Come si abbatte il ponte di Genova?

I tecnici riuniti giovedì sera per discutere della sorte del ponte Morandi hanno parlato di «collasso accompagnato», un’espressione che rende bene l’idea di quel che gli succederà: collassare, appunto, assistito nella caduta da cariche di dinamite.
Quelle cariche lo faranno atterrare dove e come stabiliranno gli esperti, anche su alcune case della zona rossa. Questo verso la parte est. Perché è probabile che le modalità di demolizione siano diverse da un punto all’altro, dato che è differente anche il modo in cui è stato costruito.
Per definire il piano di abbattimento che dovrà presentare entro la fine della settimana prossima, Autostrade ha chiesto aiuto ad alcune delle poche aziende specializzate italiane con esperienza nelle demolizioni di grandi opere civili. Le proposte di queste aziende arriveranno entro metà della prossima settimana, dopodiché gli ingegneri di Autostrade valuteranno da quale partire per mettere a punto le loro due-tre ipotesi di abbattimento.

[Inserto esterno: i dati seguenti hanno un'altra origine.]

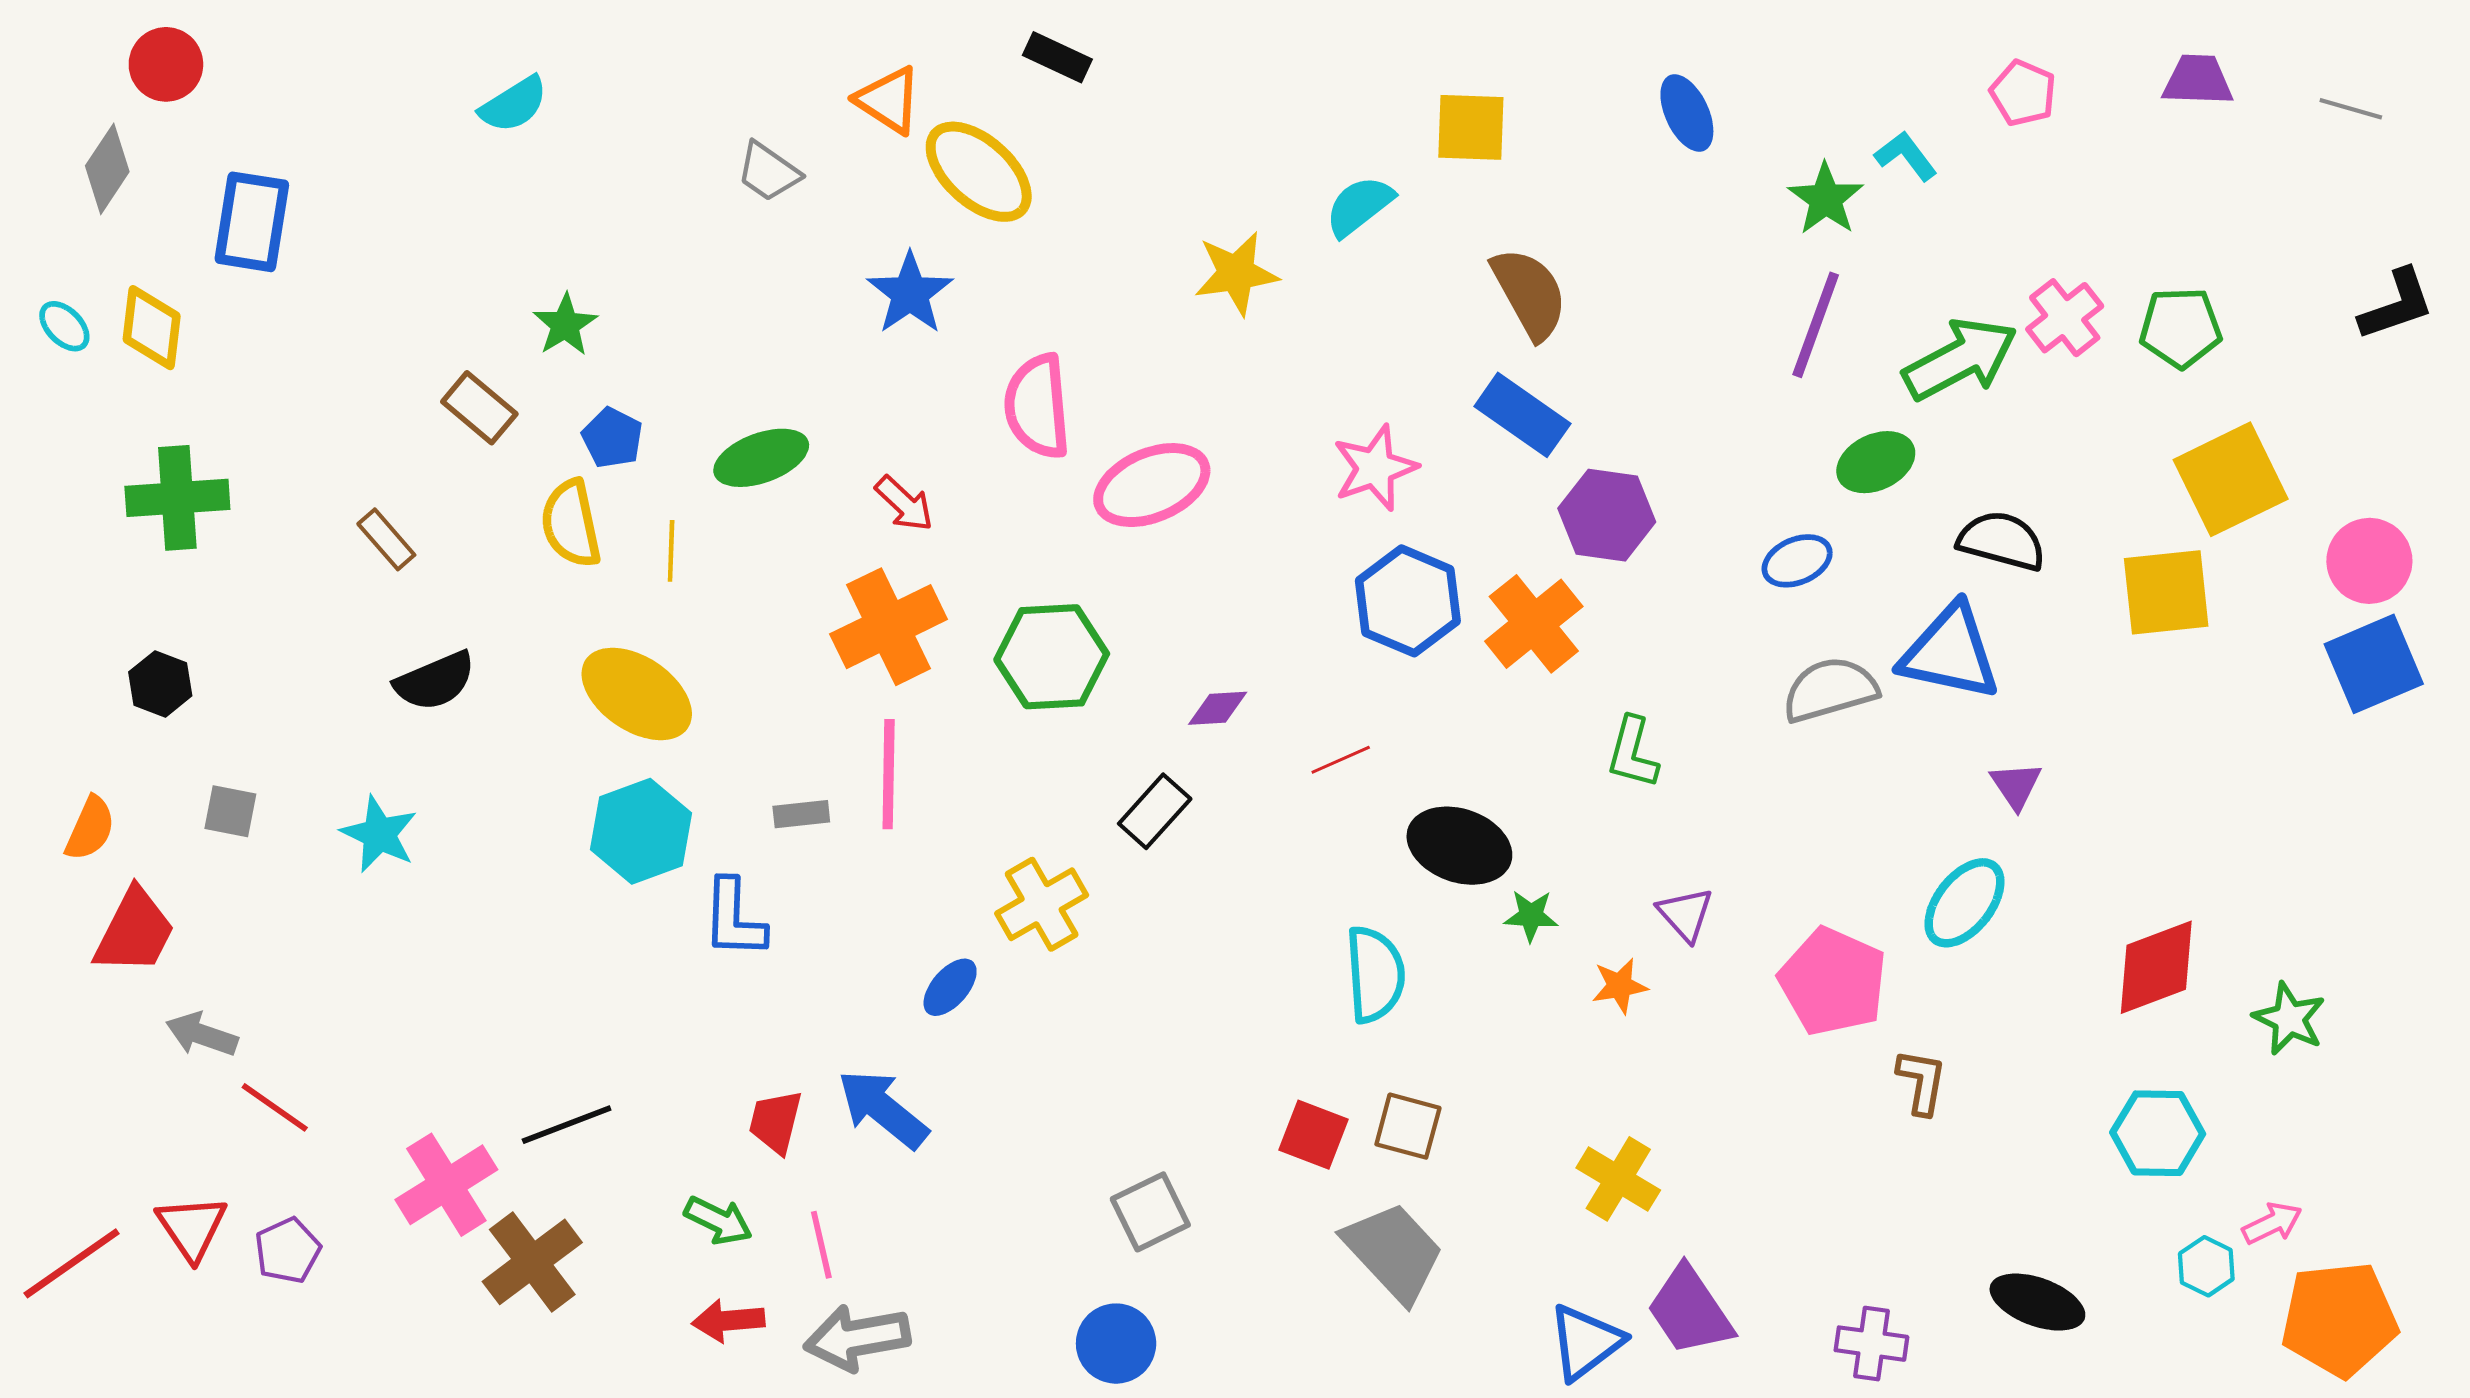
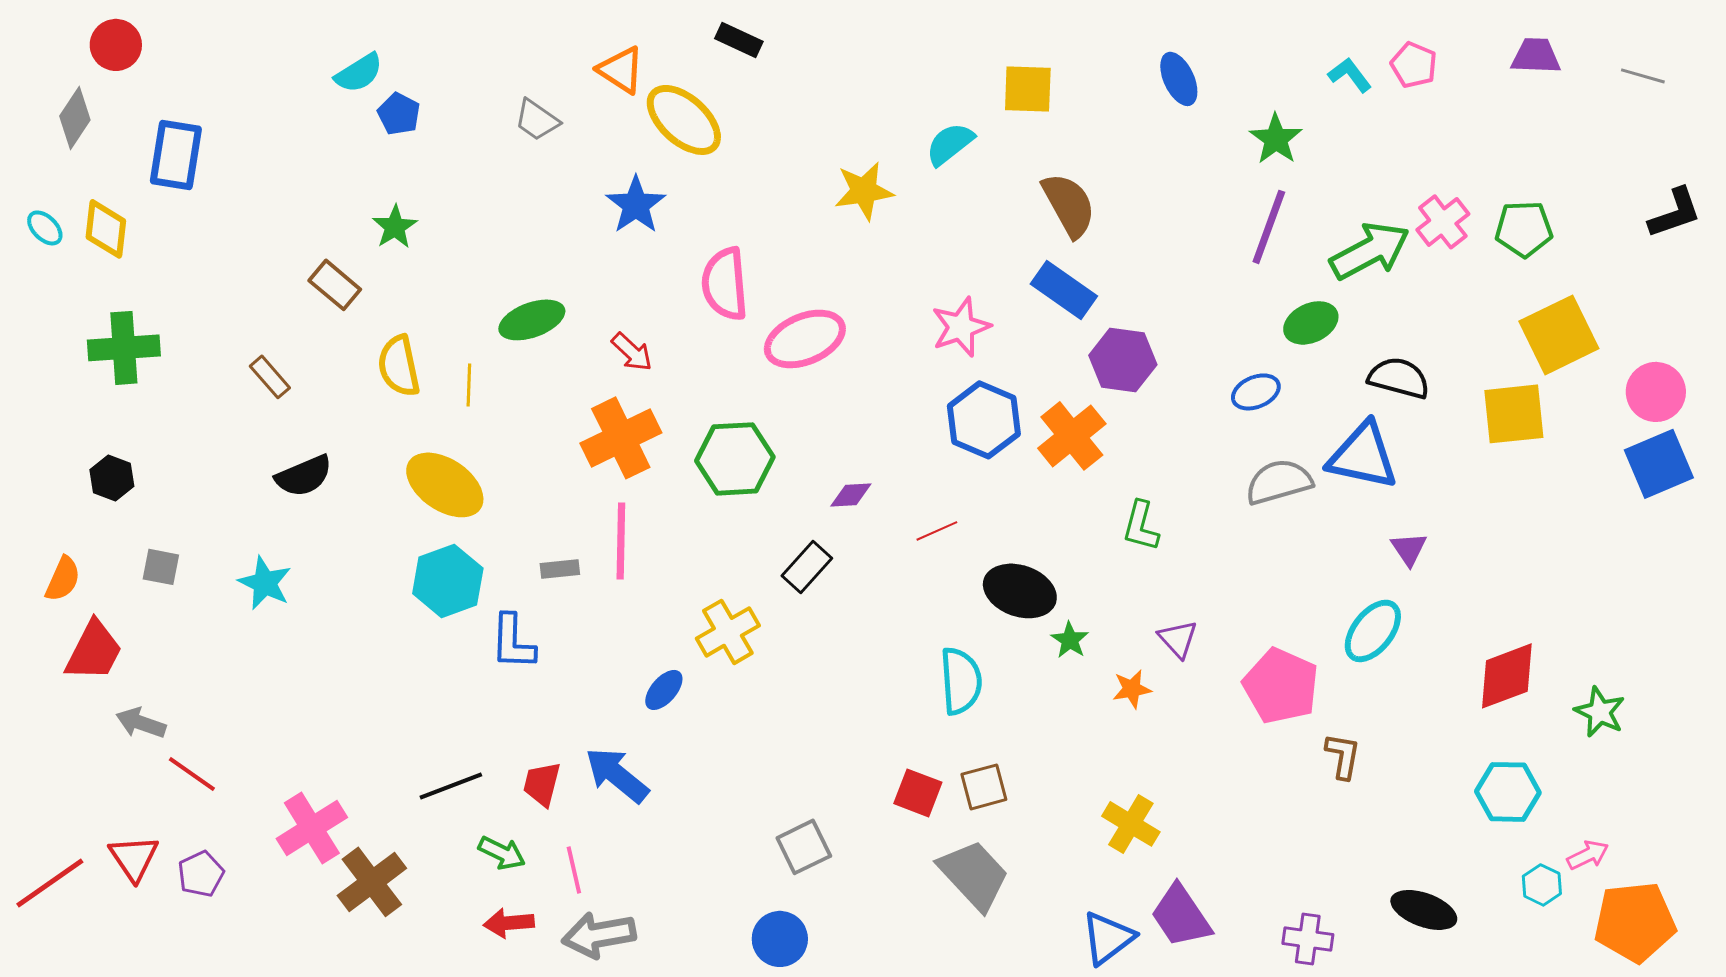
cyan L-shape: (1906, 156) -> (1350, 75), moved
blue pentagon: (612, 438) -> (399, 114), moved
green star: (1531, 916) -> (1070, 640), turned 30
black line: (567, 1125) -> (451, 786), moved
brown square: (1408, 1126) -> (984, 787), turned -30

Tutto è prematuro, quindi. Ma due cose sembrano ormai certe: l’utilizzo di esplosivi e il «sacrificio» delle palazzine sotto le parti da abbattere. Si parla di due-tre ipotesi ma in realtà una è al momento remotissima, e cioè l’idea di «smontare» parte del Morandi e consentire alle persone di recuperare i beni dalle loro case prima di abbattere il resto con gli esplosivi. Soluzione complicata, dai tempi troppo lunghi e senza garanzia che – smontata la parte scelta – non si comprometta la tenuta di tutto il resto. Le altre due possibilità si differenziano per estensione dell’intervento: abbattere assieme i piloni 10 e 11 oppure prima l’uno e poi l’altro. 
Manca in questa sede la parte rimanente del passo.